Issue: NullPointerException When Using PermissiveRecordExceptionHandler in Structured Streaming Job
Description I have a Spark Structured Streaming job where I read Avro messages from Kafka, convert them to a Spark DataFrame using Abris, and then write the stream as a Delta table to S3. Below is the relevant configuration and code snippet.
Abris Configuration
val abrisConfig = AbrisConfig.fromConfluentAvro
.downloadReaderSchemaByVersion(1)
.andRecordNameStrategy(schemaName, schemaNamespace)
.usingSchemaRegistry(schemaRegistryUrl)
.withExceptionHandler(new PermissiveRecordExceptionHandler())
Code Example Here’s an example where I write the stream to the console for demonstration purposes:
val df = reader
.readKafkaStream(topic, kafkaConfig, options)
.withColumnRenamed("headers", KAFKA_HEADERS)
.withColumn("kafka_meta", map_from_entries(col(KAFKA_HEADERS)))
.withColumn("kafka_meta_column", col("kafka_meta.meta"))
.withColumn(KAFKA_HEADERS_META, from_avro(col("kafka_meta_column"), abrisConfig))
df.select(KAFKA_HEADERS_META).writeStream
.outputMode("append")
.format("console")
.option("truncate", "true")
.start()
The kafka_meta.meta column contains the Avro message I want to deserialize using from_avro. The schema for the Avro message is as follows:
{
"type": "record",
"name": "Example",
"fields": [
{ "name": "id", "type": "string" },
{ "name": "timestamp", "type": "long" }
]
}
Problem I encounter the following error during execution: Caused by: java.lang.NullPointerException
Upon investigation, I concluded that this occurs because the PermissiveRecordExceptionHandler returns a null record for malformed data as expected. However, downstream transformations attempt to access the nested field meta (the column containing the Avro message), resulting in the NullPointerException.
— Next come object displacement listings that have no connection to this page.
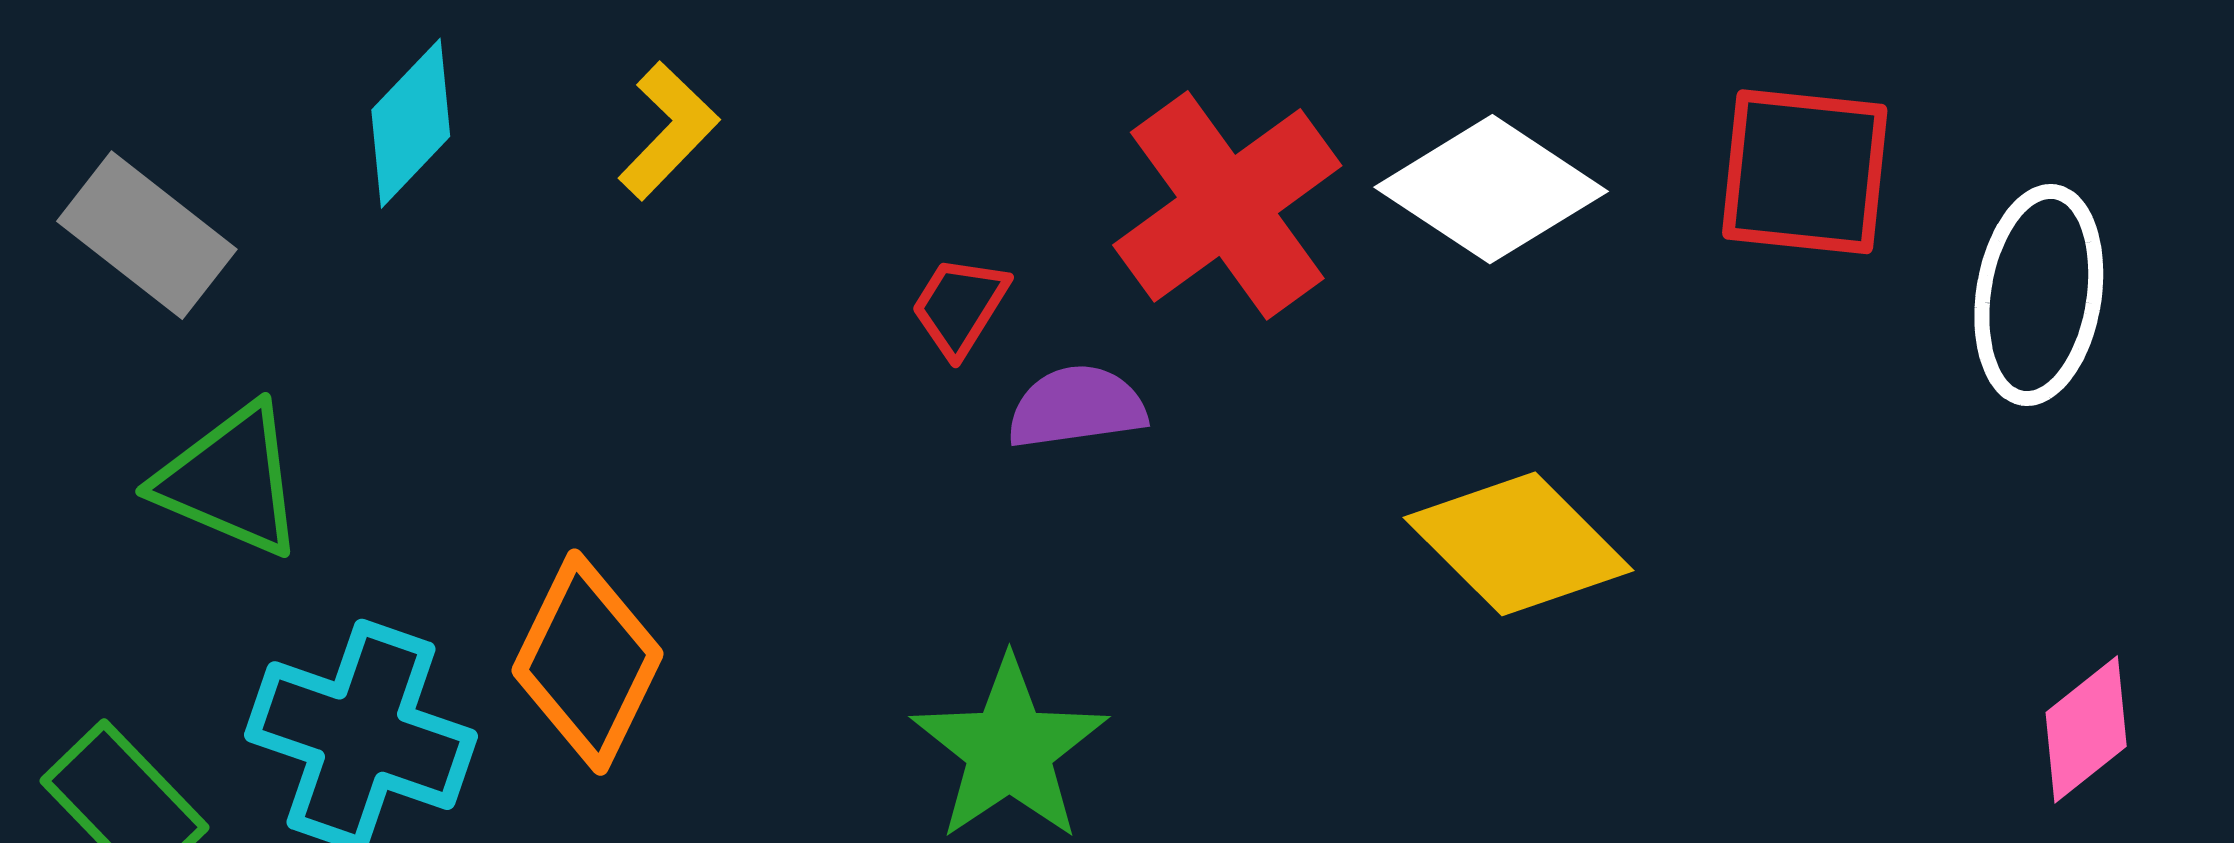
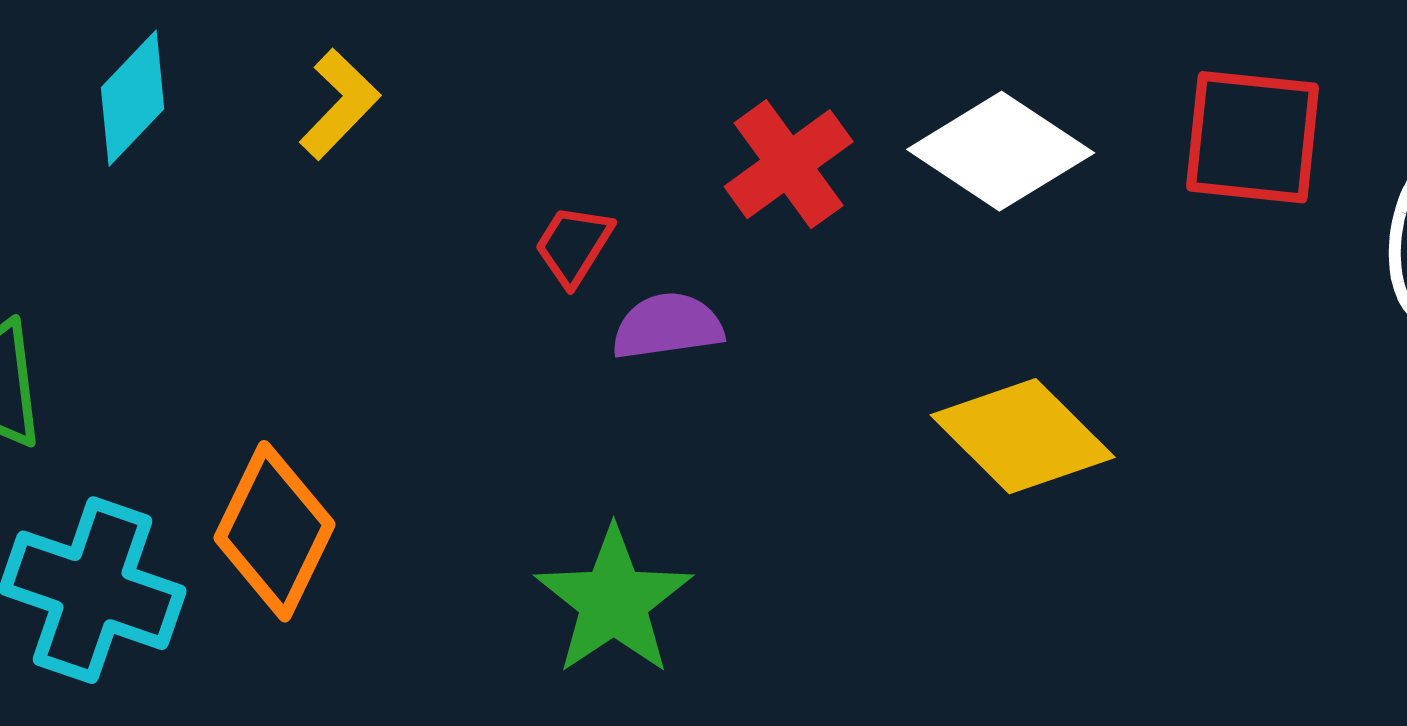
red cross: (1227, 205) -> (789, 164), size x0.7

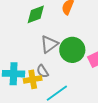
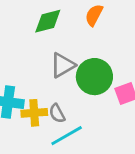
gray semicircle: (43, 71) -> (57, 113), moved

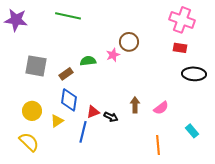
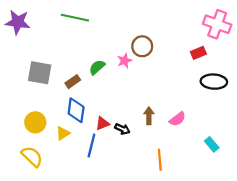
pink cross: (182, 20) -> (217, 24), moved
red rectangle: (180, 48) -> (198, 53), turned -32
green semicircle: (88, 61) -> (97, 67), turned -35
orange line: (158, 145) -> (160, 160), moved

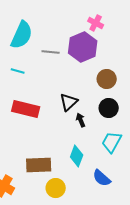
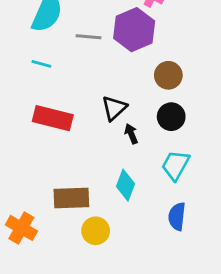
blue semicircle: (102, 178) -> (177, 217), moved, turned 54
Note: None of the columns originally contain null values, so the issue is not caused by the source data.
Question How can I handle this scenario to avoid the NullPointerException while keeping the permissive behavior of the exception handler? Any guidance would be appreciated.
Thank you!
Hi @talperetz1
I'd need a test or runnable program to reproduce the issue. I don't see any transformations downstream of from_avro(col("kafka_meta_column"), abrisConfig), which try to access nested fields of a null-value.
In general, you can write your own DeserializationExceptionHandler, which would for example write a row with default values instead of null values, or you can try to coalesce null values, wherever you might access a nested field of a null-value.